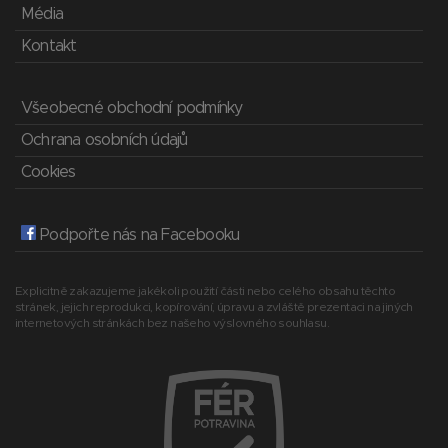
Média
Kontakt
Všeobecné obchodní podmínky
Ochrana osobních údajů
Cookies
Podpořte nás na Facebooku
Explicitně zakazujeme jakékoli použití části nebo celého obsahu těchto
stránek, jejich reprodukci, kopírování, úpravu a zvláště prezentaci na jiných
internetových stránkách bez našeho výslovného souhlasu.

* * * * * * * * *

Brief: Copy out precisely the lines from the line with "Všeobecné obchodní podmínky" to the line with "stránek, jejich reprodukci, kopírování, úpravu" in the material above, including those two lines and omitting all the rest.

Output of the exercise:
Všeobecné obchodní podmínky
Ochrana osobních údajů
Cookies
Podpořte nás na Facebooku
Explicitně zakazujeme jakékoli použití části nebo celého obsahu těchto
stránek, jejich reprodukci, kopírování, úpravu a zvláště prezentaci na jiných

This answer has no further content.